TV dizileri, aşk, nefret ve ayrılık hakkında şişirilmiş "sabun" operalarla ilişkilendirilmeyi çoktan bıraktı. Şimdi çeşitli konularda ve aydınlanmada çok sayıda üretiliyor. Ancak değişmeyen bir şey var - kişinin sadece bırakmanın ne kadar zor olduğunu izlemeye başlaması gerekiyor. Hikayenin anlamını anlayıp sonunu tahmin etseler bile, final serisine kadar hala kendilerine çekiyorlar. Sihir nedir: TV insanlarının entrika tutma yeteneğinde mi yoksa kendimizde mi? Bu sorunun kesin bir cevabı yok ama biraz anlamakta fayda var.
Başlangıcından bu yana televizyon, insanların yaşamlarına o kadar sıkı bir şekilde yerleşti ki, şu ya da bu şekilde mavi ekranın manyetizmasının kölesi olmayan birini bulmak zor. Modern teknolojiler sayesinde TV, en titiz izleyicinin beğenisine geniş bir program ve film yelpazesi sunar. Ölümsüz televizyon programlarından biri, dünya çapında milyonlarca izleyiciyi güvenilir bir şekilde perçinleyen televizyon dizileridir.
Hatta filmin anlamını anlayıp sonunu tahmin etsek de büyülenmişçesine en sevdiğimiz karakterlerle bir "buluşma" beklemeye, onlarla empati kurmaya ve mutlu son beklemeye devam ediyoruz. Bu neden oluyor, neden bir sonraki bölümü izlemeye bağımlılık var?
Kesin bir cevap vermek zordur, her insan bireyseldir ve tercihleri de farklıdır. Ancak farklı ilgi alanları, eğitimleri, yaşam standartları ve sosyal statüleri farklı olan kişilerin TV ekranlarına “yapışmalarının” nedenlerinin belli bir sınıflandırmasının izini sürmek mümkündür.
- Kendi hayatını değiştirmek. Hayat sıkıcıdır ve gri gündelik hayatla doluysa ilginç değildir. Evde ve işte sorunlar, arkadaşlar hayatlarıyla meşgul, birkaç parlak ve eğlenceli olay. Bu durumda, filmlerin kahramanları arkadaş veya pratik olarak aile üyeleri haline gelir. Onlarla empati kurar, sevinir ve başarısızlıklarını üzersiniz. Hayatları, kurgusal olsa da, kendi hayatlarından çok daha ilginç hale gelir.
- Zaman emici. Bu nokta, bir öncekiyle yakından iç içedir ve en sevdiğiniz kahramanlarla ilgili bir sonraki diziyi izlemek için zamanı "öldürmenin" yalnız oturmaktan daha kolay olduğu gerçeğinde yatmaktadır. İnsanlar yaşam tarzlarına alışırlar ve büyük zorluklarla onu değiştirmek isterler. Arkadaşlarla sohbet etmek, spor yapmak veya dans etmek, sinemaya veya sergiye gitmek yerine, evde en sevdiğiniz kanepede olmak ve her gün rahat bir ortamda oturup en sevdiğiniz filmi izlemek daha iyidir.

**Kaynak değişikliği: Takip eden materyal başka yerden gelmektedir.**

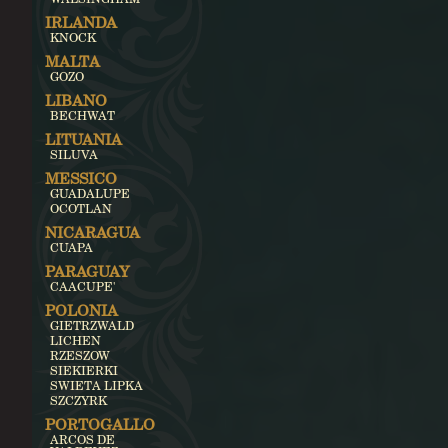
IRLANDA
KNOCK
MALTA
GOZO
LIBANO
BECHWAT
LITUANIA
SILUVA
MESSICO
GUADALUPE
OCOTLAN
NICARAGUA
CUAPA
PARAGUAY
CAACUPE'
POLONIA
GIETRZWALD
LICHEN
RZESZOW
SIEKIERKI
SWIETA LIPKA
SZCZYRK
PORTOGALLO
ARCOS DE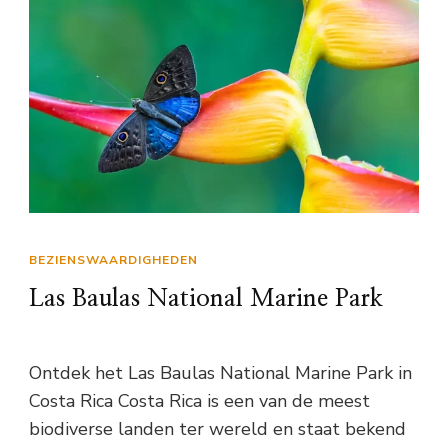
BEZIENSWAARDIGHEDEN
Las Baulas National Marine Park
Ontdek het Las Baulas National Marine Park in
Costa Rica Costa Rica is een van de meest
biodiverse landen ter wereld en staat bekend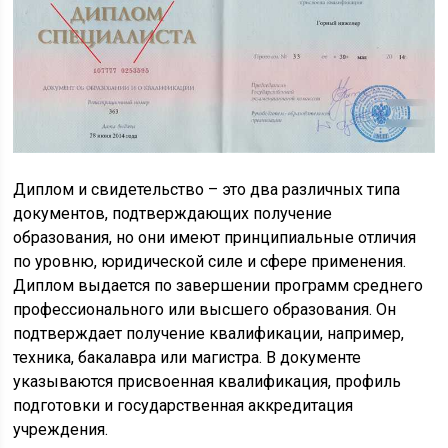
Диплом и свидетельство – это два различных типа
документов, подтверждающих получение
образования, но они имеют принципиальные отличия
по уровню, юридической силе и сфере применения.
Диплом выдается по завершении программ среднего
профессионального или высшего образования. Он
подтверждает получение квалификации, например,
техника, бакалавра или магистра. В документе
указываются присвоенная квалификация, профиль
подготовки и государственная аккредитация
учреждения.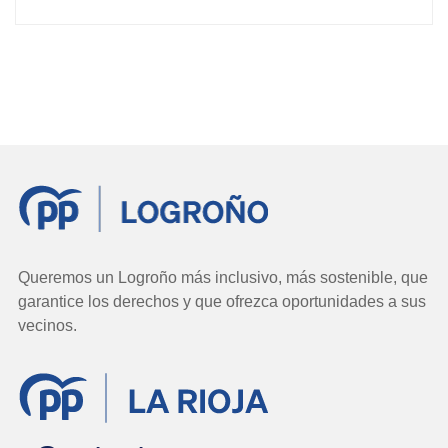
Queremos un Logroño más inclusivo, más sostenible, que
garantice los derechos y que ofrezca oportunidades a sus
vecinos.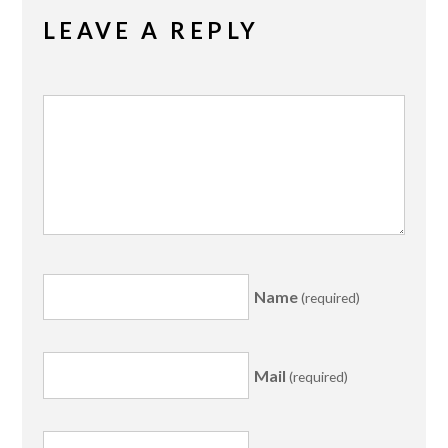
LEAVE A REPLY
Name
(required)
Mail
(required)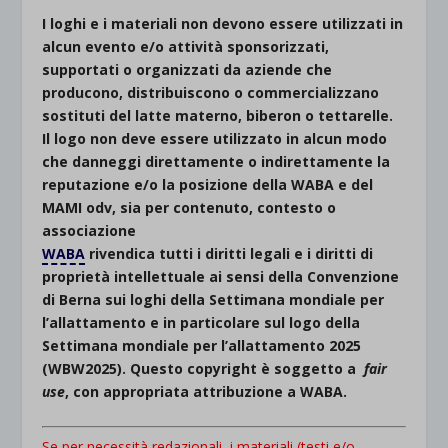
I loghi e i materiali non devono essere utilizzati in
alcun evento e/o attività sponsorizzati,
supportati o organizzati da aziende che
producono, distribuiscono o commercializzano
sostituti del latte materno, biberon o tettarelle.
Il logo non deve essere utilizzato in alcun modo
che danneggi direttamente o indirettamente la
reputazione e/o la posizione della WABA e del
MAMI odv, sia per contenuto, contesto o
associazione
WABA
rivendica tutti i diritti legali e i diritti di
proprietà intellettuale ai sensi della Convenzione
di Berna sui loghi della Settimana mondiale per
l’allattamento e in particolare sul logo della
Settimana mondiale per l’allattamento 2025
(WBW2025). Questo copyright è soggetto a
fair
use
, con appropriata attribuzione a WABA.
Se per necessità redazionali, i materiali (testi e/o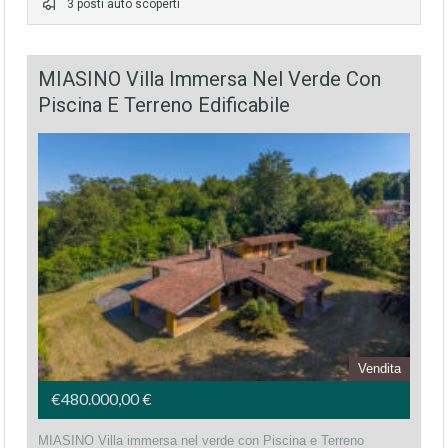
3 posti auto scoperti
MIASINO Villa Immersa Nel Verde Con
Piscina E Terreno Edificabile
Vendita
€480.000,00 €
MIASINO Villa immersa nel verde con Piscina e Terreno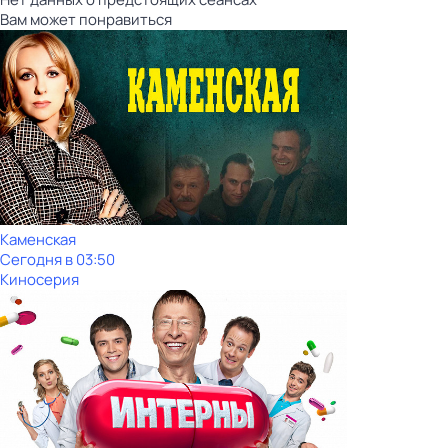
Вам может понравиться
Каменская
Сегодня в 03:50
Киносерия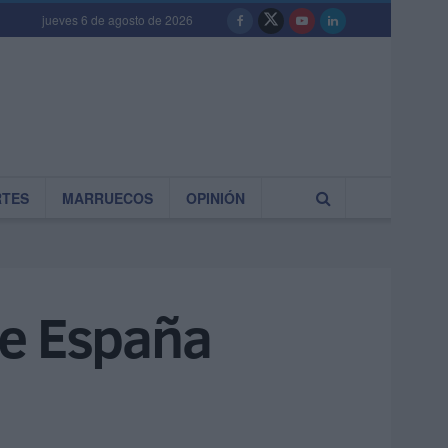
jueves 6 de agosto de 2026
RTES
MARRUECOS
OPINIÓN
de España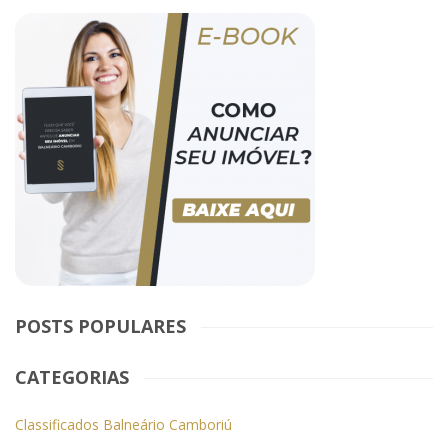
POSTS POPULARES
CATEGORIAS
Classificados Balneário Camboriú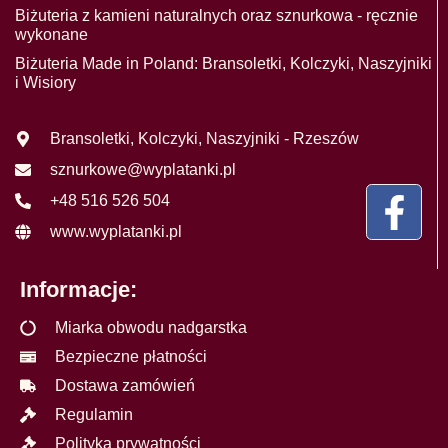
Biżuteria z kamieni naturalnych oraz sznurkowa - ręcznie
wykonane
Biżuteria Made in Poland: Bransoletki, Kolczyki, Naszyjniki
i Wisiory
Bransoletki, Kolczyki, Naszyjniki - Rzeszów
sznurkowe@wyplatanki.pl
+48 516 526 504
www.wyplatanki.pl
Informacje:
Miarka obwodu nadgarstka
Bezpieczne płatności
Dostawa zamówień
Regulamin
Polityka prywatności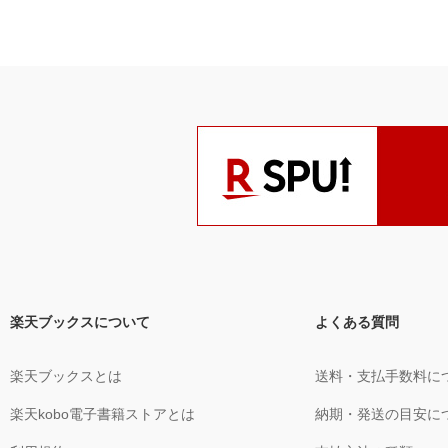
楽天ブックスについて
よくある質問
楽天ブックスとは
送料・支払手数料に
楽天kobo電子書籍ストアとは
納期・発送の目安に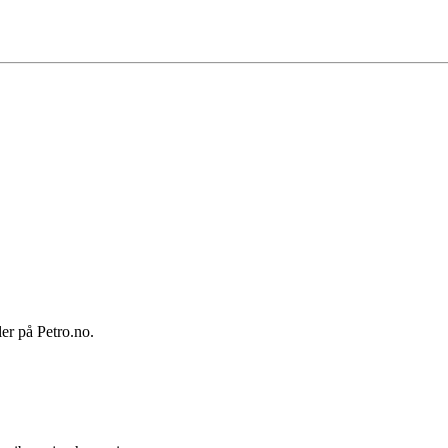
ler på Petro.no.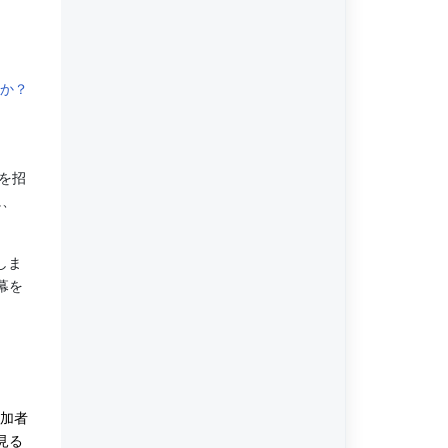
すか？
」を招
に、
しま
幕を
加者
見る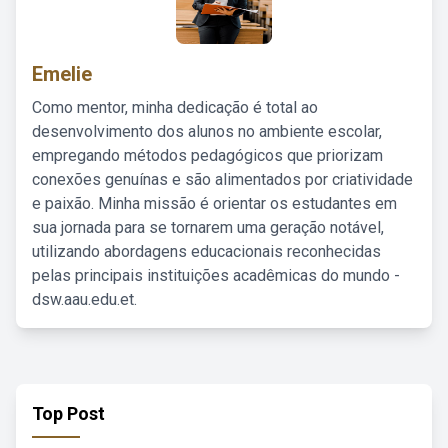
Emelie
Como mentor, minha dedicação é total ao
desenvolvimento dos alunos no ambiente escolar,
empregando métodos pedagógicos que priorizam
conexões genuínas e são alimentados por criatividade
e paixão. Minha missão é orientar os estudantes em
sua jornada para se tornarem uma geração notável,
utilizando abordagens educacionais reconhecidas
pelas principais instituições acadêmicas do mundo -
dsw.aau.edu.et.
Top Post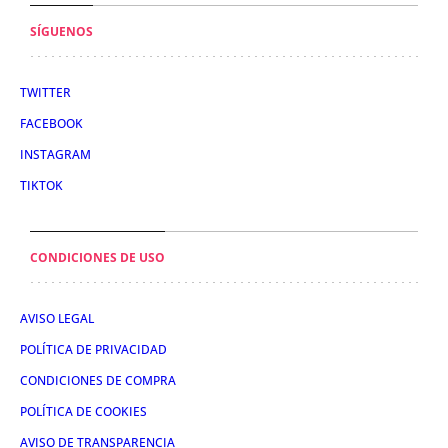
SÍGUENOS
TWITTER
FACEBOOK
INSTAGRAM
TIKTOK
CONDICIONES DE USO
AVISO LEGAL
POLÍTICA DE PRIVACIDAD
CONDICIONES DE COMPRA
POLÍTICA DE COOKIES
AVISO DE TRANSPARENCIA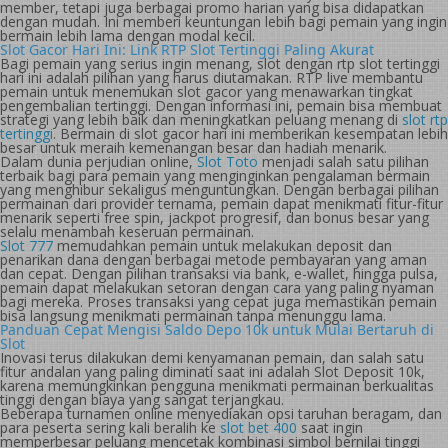
member, tetapi juga berbagai promo harian yang bisa didapatkan
dengan mudah. Ini memberi keuntungan lebih bagi pemain yang ingin
bermain lebih lama dengan modal kecil.
Slot Gacor Hari Ini: Link RTP Slot Tertinggi Paling Akurat
Bagi pemain yang serius ingin menang, slot dengan rtp slot tertinggi
hari ini adalah pilihan yang harus diutamakan. RTP live membantu
pemain untuk menemukan slot gacor yang menawarkan tingkat
pengembalian tertinggi. Dengan informasi ini, pemain bisa membuat
strategi yang lebih baik dan meningkatkan peluang menang di
slot rtp
tertinggi
. Bermain di slot gacor hari ini memberikan kesempatan lebih
besar untuk meraih kemenangan besar dan hadiah menarik.
Dalam dunia perjudian online,
Slot Toto
menjadi salah satu pilihan
terbaik bagi para pemain yang menginginkan pengalaman bermain
yang menghibur sekaligus menguntungkan. Dengan berbagai pilihan
permainan dari provider ternama, pemain dapat menikmati fitur-fitur
menarik seperti free spin, jackpot progresif, dan bonus besar yang
selalu menambah keseruan permainan.
Slot 777
memudahkan pemain untuk melakukan deposit dan
penarikan dana dengan berbagai metode pembayaran yang aman
dan cepat. Dengan pilihan transaksi via bank, e-wallet, hingga pulsa,
pemain dapat melakukan setoran dengan cara yang paling nyaman
bagi mereka. Proses transaksi yang cepat juga memastikan pemain
bisa langsung menikmati permainan tanpa menunggu lama.
Panduan Cepat Mengisi Saldo Depo 10k untuk Mulai Bertaruh di
Slot
Inovasi terus dilakukan demi kenyamanan pemain, dan salah satu
fitur andalan yang paling diminati saat ini adalah Slot Deposit 10k,
karena memungkinkan pengguna menikmati permainan berkualitas
tinggi dengan biaya yang sangat terjangkau.
Beberapa turnamen online menyediakan opsi taruhan beragam, dan
para peserta sering kali beralih ke
slot bet 400
saat ingin
memperbesar peluang mencetak kombinasi simbol bernilai tinggi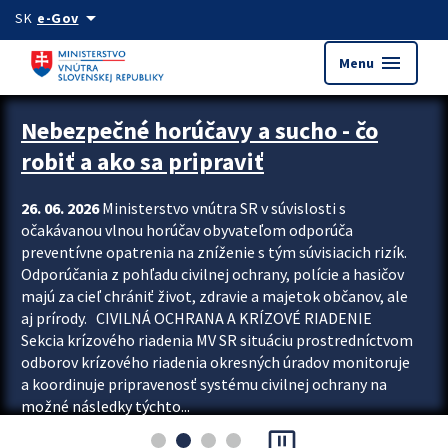
Preskocit na hlavný obsah
arrow_drop_down
SK
e-Gov
menu
Menu
Zastavit automatický posun upútavok
Nebezpečné horúčavy a sucho - čo
robiť a ako sa pripraviť
26. 06. 2026
Ministerstvo vnútra SR v súvislosti s
očakávanou vlnou horúčav obyvateľom odporúča
preventívne opatrenia na zníženie s tým súvisiacich rizík.
Odporúčania z pohľadu civilnej ochrany, polície a hasičov
majú za cieľ chrániť život, zdravie a majetok občanov, ale
aj prírody. CIVILNÁ OCHRANA A KRÍZOVÉ RIADENIE
Sekcia krízového riadenia MV SR situáciu prostredníctvom
odborov krízového riadenia okresných úradov monitoruje
a koordinuje pripravenosť systému civilnej ochrany na
možné následky týchto...
pause_presentation
Viac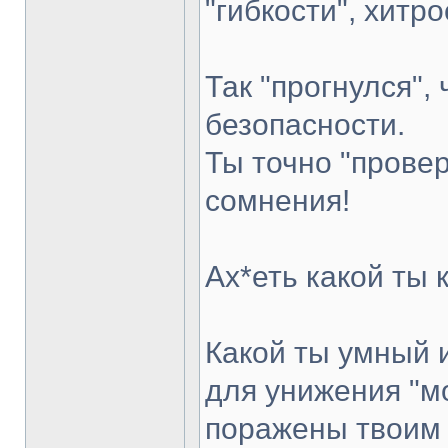
"гибкости", хитро
Так "прогнулся",
безопасности.
Ты точно "провер
сомнения!
Ах*еть какой ты 
Какой ты умный 
для унижения "мо
поражены твоим 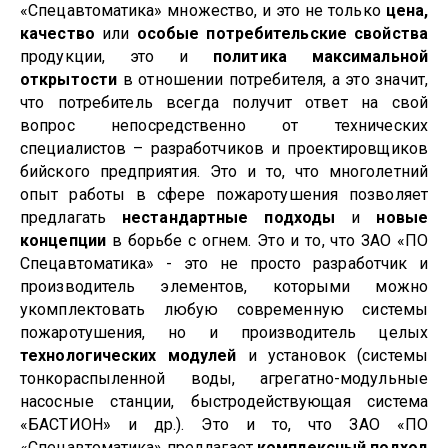
«Спецавтоматика» множество, и это не только
цена,
качество
или
особые потребительские свойства
продукции, это и
политика максимальной
открытости
в отношении потребителя, а это значит,
что потребитель всегда получит ответ на свой
вопрос непосредственно от технических
специалистов – разработчиков и проектировщиков
бийского предприятия. Это и то, что многолетний
опыт работы в сфере пожаротушения позволяет
предлагать
нестандартные подходы
и
новые
концепции
в борьбе с огнем. Это и то, что ЗАО «ПО
Спецавтоматика» - это не просто разработчик и
производитель элементов, которыми можно
укомплектовать любую современную системы
пожаротушения, но и производитель целых
технологических модулей
и установок (системы
тонкораспыленной воды, агрегатно-модульные
насосные станции, быстродействующая система
«БАСТИОН» и др.). Это и то, что ЗАО «ПО
«Спецавтоматика» предлагает
комплексный подход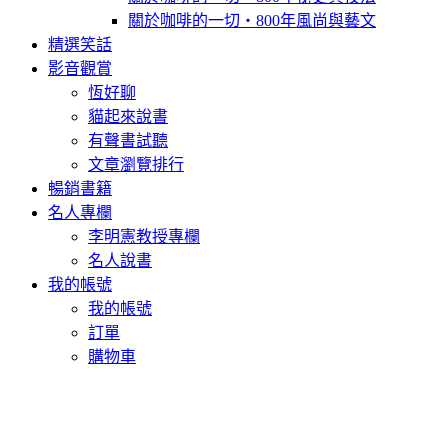
關於咖啡的一切‧800年風尚與藝文
精選笑話
影音觀賞
恆好聊
貓起來說書
有聲書試聽
文章瀏覽排行
暢銷書籍
名人專欄
李明憲教授專欄
名人說書
我的帳號
我的帳號
訂單
購物車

- Bilgi bolluğundan rahatlama. Son zamanlarda kısa çizgi diziler çok popüler. İçlerindeki arsa son derece basittir, genellikle ana karakterlerden birkaç şaka ve saçma duruma gelir. Modern yaşam, bilgi bolluğu ile doludur. İşten eve gelirken, gerçekten dinlenmek ve rahatlamak, beyninizi "kapatmak" istiyorum. Bu yollardan biri, sadece küçük harika kahramanlar hakkında komik ve hafif yürekli bölümler izlemek.
- Cevapları arayın. Film kurmaca olmasına rağmen, hikayeler hayattan alınmış, biraz süslenmiş ve çok zorlanmış. Sorunların çoğu, mutlu anlar gerçek hikayelere benziyor. Birçoğu onları kendi hayatlarına benzer bir şey olarak görüyor. Belki de kendi sorunlarını çözmek için tavsiye görüyorlar.
- Gestalt etkisi. İnsan ruhu, bilgiyi tek bir görüntü olarak bütünsel bir yapı içinde algılayacak şekilde düzenlenmiştir. Bir parça eksikse, beyin ya eksik görüntüyü "düşünür" ya da görüntünün tamamlanması için devam etmesini bekler. Bu, insanların hikayeleri sonuna kadar dinleme arzusunu açıklıyor. Ve gösteri, aslında, sonuna kadar görmek istediğimiz uzun bir hikaye.